Idempotence prevents the creation of duplicate data when data syncs fail. For the sake of efficiency, data warehouses load records by batches rather than individual records. This also means that progress is recorded by the batch rather than individual record. When a data integration sync is interrupted, it is often impossible to pinpoint the precise record that was being processed at the time of failure, which means that in order to resume the sync, the data pipeline must start at the beginning of the most recent batch. This means that some data that has already been processed must be processed again.
Challenges of resuming a broken sync without idempotence
Suppose you have the following four batches of data to be synced to a data warehouse. The first batch has been completed, and the sync (green bar) is partway through the second batch. The cursor (red arrow) that tracks progress is currently set to the end of the first batch.
All records from the first batch (“foo,” “bar,” “baz,” “qux,” and “corge”), and some from the second batch (“grault,” “garply,” and “waldo”), have been loaded:
Then, the sync is interrupted:
When it resumes again, the data pipeline refers to the cursor, recognizing that the first batch has been completed but that the second batch has not.

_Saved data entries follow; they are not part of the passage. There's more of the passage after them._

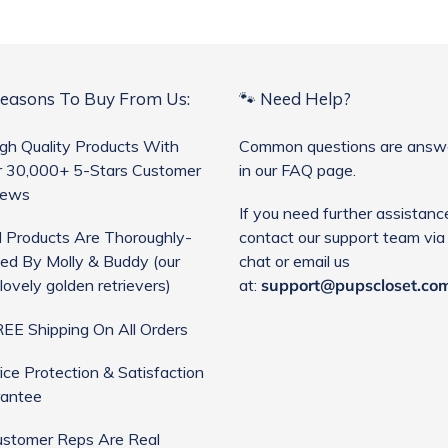
Reasons To Buy From Us:
🐾 Need Help?
gh Quality Products With
Common questions are answ
 30,000+ 5-Stars Customer
in our FAQ page.
iews
If you need further assistanc
l Products Are Thoroughly-
contact our support team via 
ed By Molly & Buddy (our
chat or email us
lovely golden retrievers)
at:
support@pupscloset.co
EE Shipping On All Orders
ice Protection & Satisfaction
antee
stomer Reps Are Real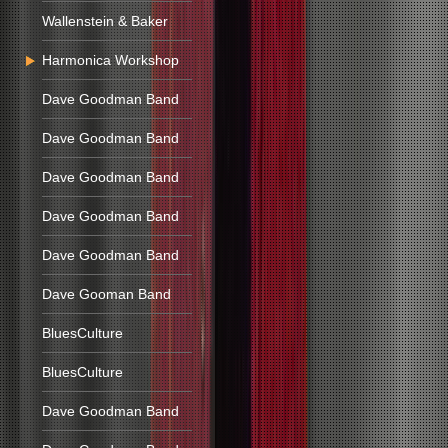
Wallenstein & Baker
Harmonica Workshop
Dave Goodman Band
Dave Goodman Band
Dave Goodman Band
Dave Goodman Band
Dave Goodman Band
Dave Gooman Band
BluesCulture
BluesCulture
Dave Goodman Band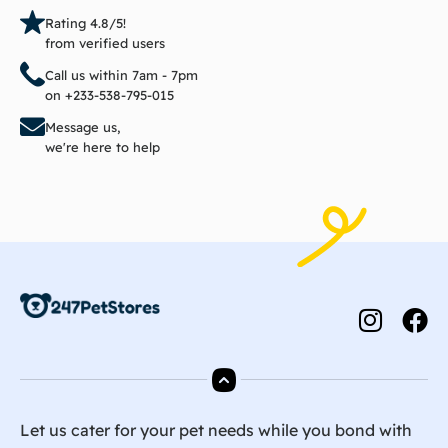
Rating 4.8/5!
from verified users
Call us within 7am - 7pm
on +233-538-795-015
Message us,
we're here to help
Let us cater for your pet needs while you bond with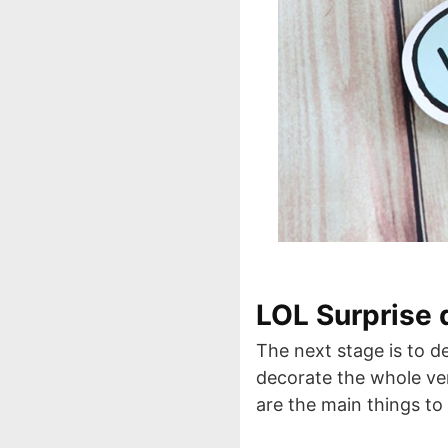
LOL Surprise 
The next stage is to d
decorate the whole ven
are the main things to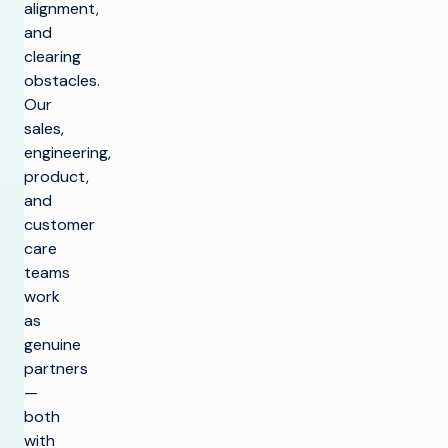
alignment,
and
clearing
obstacles.
Our
sales,
engineering,
product,
and
customer
care
teams
work
as
genuine
partners
—
both
with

The second batch must restart.
As the second batch completes, the cursor is updated to the end of the second batch.
Records that were previously synced from the second batch (in this case, “grault,” “garply,” and “waldo”) are reintroduced to the destination (red rows). Without idempotence, the records are duplicated:
By contrast, with idempotence, every unique record is properly identified and there is no duplication.
Failures can be “hard” or “soft.” The illustrations above refer to a hard failure, meaning the program quits due to an exception, forcing the system to resume again from a place indicated by the cursor.

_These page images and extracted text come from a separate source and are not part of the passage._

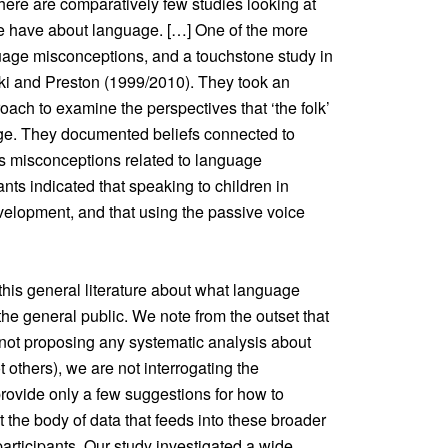
 there are comparatively few studies looking at
le have about language. […] One of the more
uage misconceptions, and a touchstone study in
ki and Preston (1999/2010). They took an
oach to examine the perspectives that ‘the folk’
ge. They documented beliefs connected to
 as misconceptions related to language
nts indicated that speaking to children in
velopment, and that using the passive voice
 this general literature about what language
e general public. We note from the outset that
e not proposing any systematic analysis about
 others), we are not interrogating the
rovide only a few suggestions for how to
the body of data that feeds into these broader
participants. Our study investigated a wide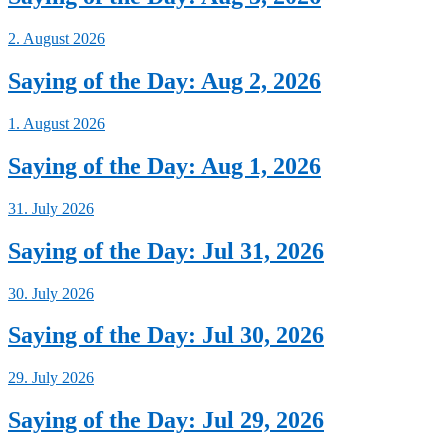
2. August 2026
Saying of the Day: Aug 2, 2026
1. August 2026
Saying of the Day: Aug 1, 2026
31. July 2026
Saying of the Day: Jul 31, 2026
30. July 2026
Saying of the Day: Jul 30, 2026
29. July 2026
Saying of the Day: Jul 29, 2026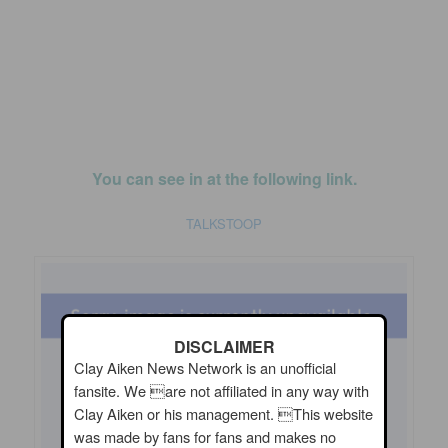
You can see in at the following link.
TALKSTOOP
DISCLAIMER
Clay Aiken News Network is an unofficial
fansite. We are not affiliated in any way with
Clay Aiken or his management. This website
was made by fans for fans and makes no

A “soft” failure is more pernicious inasmuch as the data sync does not fail but corrupted data is loaded to the destination. Soft failures require human intervention and thorough investigation to identify a cursor from the past to roll back to. Without idempotence, this can mean that both the correct and incorrect values of the corrupted records coexist in the destination at the same time, not to mention duplicates of any correct records within the resynced range.
Where can data integration fail?
Failures can take place at any of the following three stages of the modern data stack:
- Source: A data source unexpectedly becomes unavailable, interrupting the sync.

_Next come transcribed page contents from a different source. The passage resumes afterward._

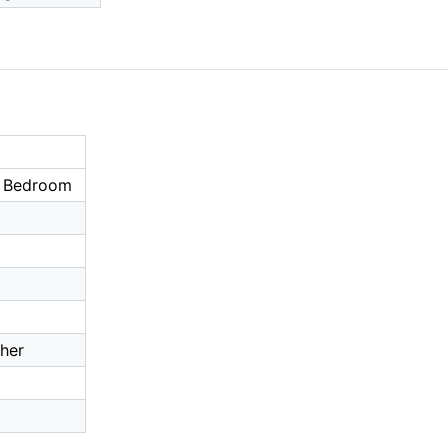
r Bedroom
ther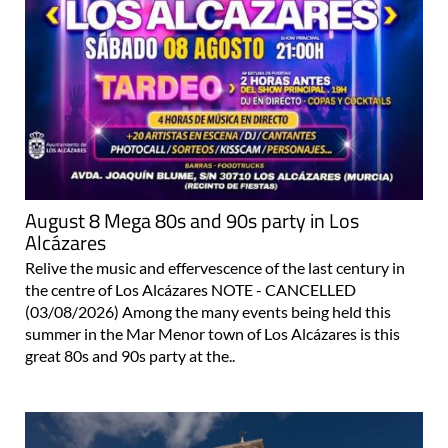
August 8 Mega 80s and 90s party in Los
Alcázares
Relive the music and effervescence of the last century in
the centre of Los Alcázares NOTE - CANCELLED
(03/08/2026) Among the many events being held this
summer in the Mar Menor town of Los Alcázares is this
great 80s and 90s party at the..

- Pipeline: Sometimes the pipeline itself hiccups and stops working.
- Destination: Failed queries to a data warehouse can interrupt syncs, as can upgrades and migrations.
The common theme to all of these failures, as illustrated above, is that data values that have already been loaded are reintroduced to the destination, potentially creating duplicate or conflicting values.
Sources can become temporarily or permanently unavailable. Temporary failures can result from network or query failures. Permanent failures can cause failovers, meaning that a resource unexpectedly becomes completely unavailable, causing that resource to switch to a secondary, backup copy of itself. As the pipeline switches to the backup resource, some records that were already fetched may be fetched again.
Pipeline failures are the most common type of failure. In general, pipeline failures are the result of:
- Infrastructure stoppages (i.e. servers going down)
- Wrong or missing credentials
- Resource limitations (i.e. memory leaks)
- Software bugs
Anyone who has operated a data pipeline, particularly a traditional ETL flow, knows how common failures can be in practice. Even simpler and more durable ELT pipelines periodically suffer stoppages.
Destination failures and migrations
Syncs sometimes fail at the destination as a result of failed queries. Queries can fail because of resource constraints – a node may be too busy, or there may be scheduled downtime.
In addition, organizations periodically upgrade or migrate from one destination to another. This process typically involves maintaining the data pipeline running to the old destination so that it remains operational while the new one is being configured. This new destination will be populated with a copy of the data from the old destination, but in order to ensure that no updates are lost, you will need to rewind the cursor such that some of the same records will be reintroduced to the destination.
Idempotence means self-correction
The common theme to each failure described above is that recovery requires rolling back to some previous cursor, reintroducing some number of records to a destination. Without idempotence, this reintroduction will cause records to be duplicated, undermining the integrity of the data repository. Human intervention is usually necessary in order to fix these data integrity issues.
With idempotence and the ability to uniquely identify records, there is no duplication or any of the associated downstream problems. Although source, pipeline, and destination failures are inevitable, an idempotent data pipeline is essentially self-correcting, largely eliminating the need for humans to engage in data integrity forensics.